> _TO DO_
Would you please repeat the data exactly as given?

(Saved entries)
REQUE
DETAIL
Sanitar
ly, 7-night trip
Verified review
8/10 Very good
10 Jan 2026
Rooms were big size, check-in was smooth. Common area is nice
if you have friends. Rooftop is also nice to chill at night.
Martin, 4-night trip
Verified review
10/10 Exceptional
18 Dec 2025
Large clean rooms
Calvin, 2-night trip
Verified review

> _RESPONSE AREA_
REQUE
DETAIL
Sanitar
ly, 7-night trip
Verified review
8/10 Very good
10 Jan 2026
Rooms were big size, check-in was smooth. Common area is nice
if you have friends. Rooftop is also nice to chill at night.
Martin, 4-night trip
Verified review
10/10 Exceptional
18 Dec 2025
Large clean rooms
Calvin, 2-night trip
Verified review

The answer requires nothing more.